TL;DR For the Busy Dev

  • Fleet Mode (/fleet) is built into Copilot CLI. It auto-decomposes your task and runs stateless sub-agents in parallel. Zero setup. No memory between sessions.
  • Squad is an open-source framework by Brady Gaster (Principal PM Architect at Microsoft). It installs a persistent team of named AI specialists into your repo. They remember decisions, enforce review protocols, and learn your codebase over time.
  • They are different layers that solve different problems. Fleet is a dispatch primitive. Squad is a coordination framework built on top of the same sub-agent primitives.
  • Squad is not redundant because of Fleet. Brady explicitly evaluated using Fleet as Squad's core and decided against it.
  • They work better together. Squad v0.10.0 ships a hybrid dispatch mode that uses Fleet for read-heavy batch work (2.9x faster) and its own charter-aware dispatching for writes.
  • Pick Fleet for one-off parallel tasks. Pick Squad for projects where agents need to accumulate knowledge over days or weeks. Pick both if you want the speed of Fleet and the governance of Squad.

The confusion is real

I kept seeing /fleet and squad referenced in the same conversations. Both involve multiple agents. Both parallelize work. Both run inside the Copilot CLI. So I dug into the docs, the source code, and the GitHub issues to figure out what actually differs.

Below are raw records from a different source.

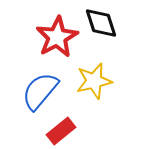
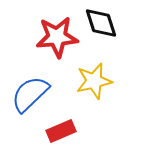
red star: rotated 24 degrees clockwise
blue semicircle: moved 10 px left, 3 px down; rotated 6 degrees clockwise
red rectangle: rotated 16 degrees clockwise
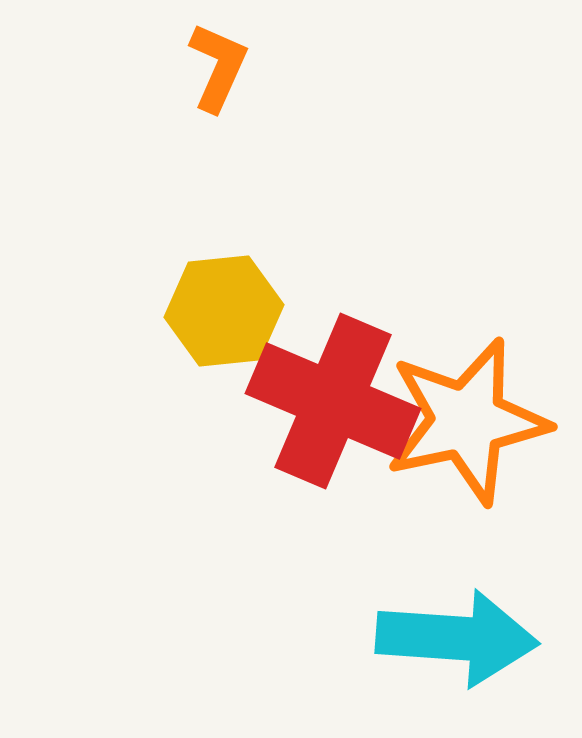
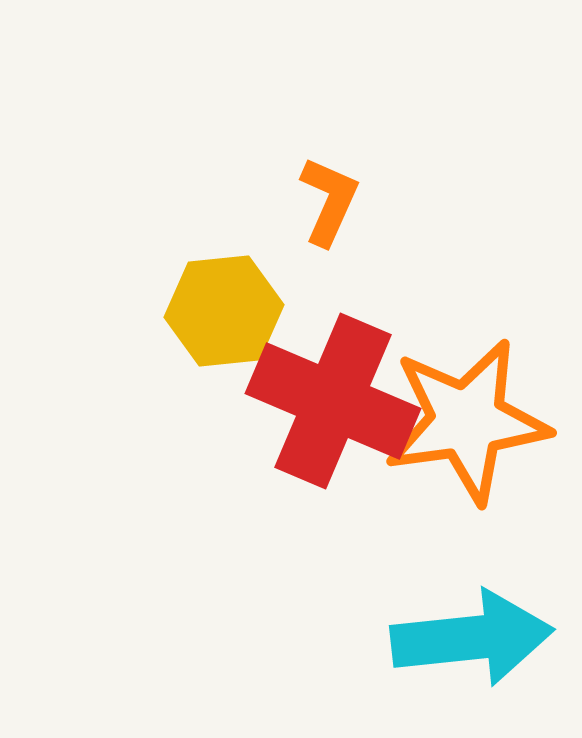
orange L-shape: moved 111 px right, 134 px down
orange star: rotated 4 degrees clockwise
cyan arrow: moved 15 px right; rotated 10 degrees counterclockwise
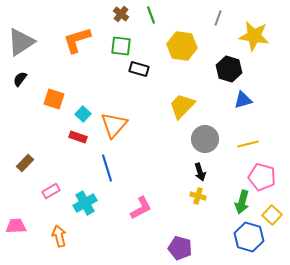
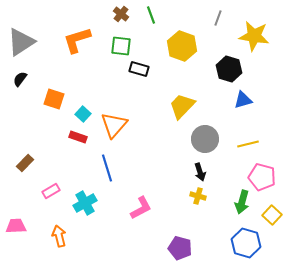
yellow hexagon: rotated 12 degrees clockwise
blue hexagon: moved 3 px left, 6 px down
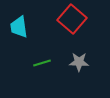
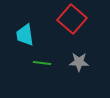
cyan trapezoid: moved 6 px right, 8 px down
green line: rotated 24 degrees clockwise
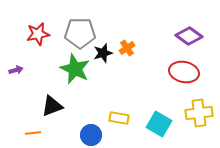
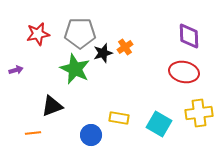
purple diamond: rotated 52 degrees clockwise
orange cross: moved 2 px left, 1 px up
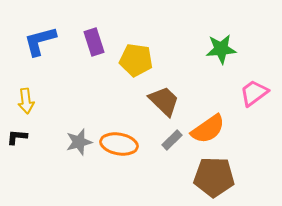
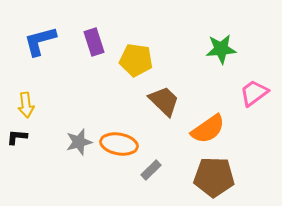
yellow arrow: moved 4 px down
gray rectangle: moved 21 px left, 30 px down
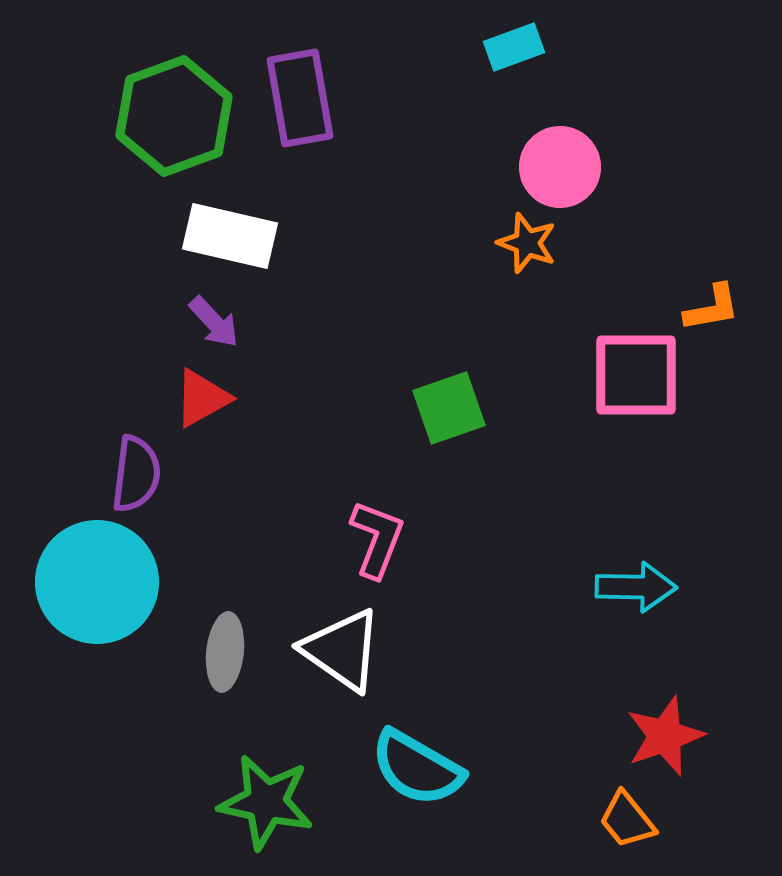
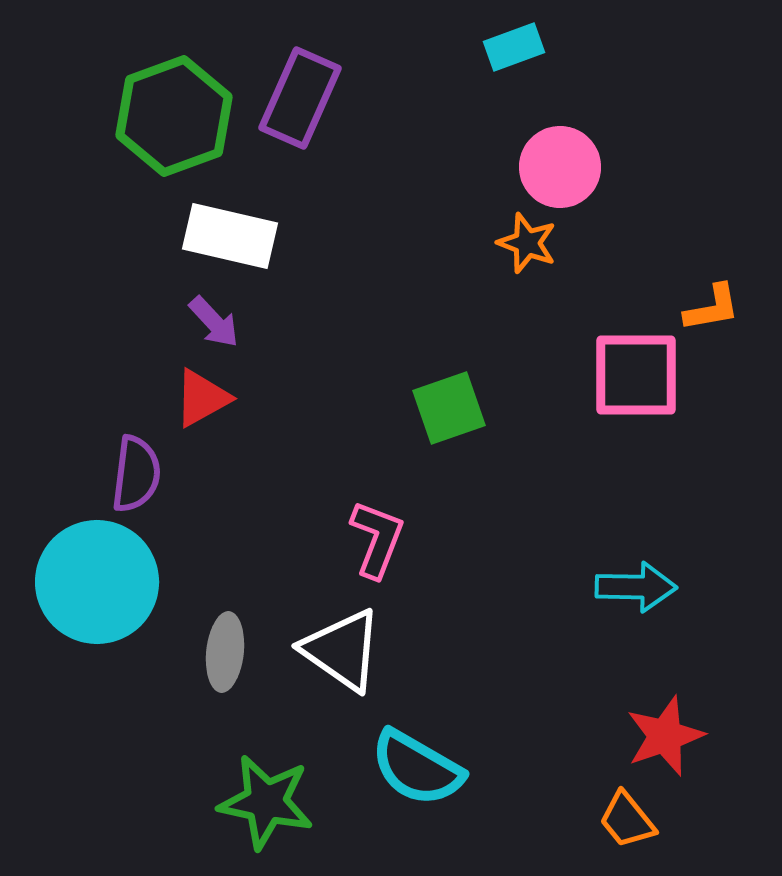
purple rectangle: rotated 34 degrees clockwise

The short answer: they operate at different levels. Fleet gives you raw parallelism. Squad gives you a coordinated team. Understanding that distinction changes how you think about multi-agent workflows.


What is Fleet Mode?

fleet-in-cli

Fleet is a built-in Copilot CLI slash command. Type /fleet followed by a prompt, and the orchestrator breaks your task into independent sub-tasks, then runs them in parallel.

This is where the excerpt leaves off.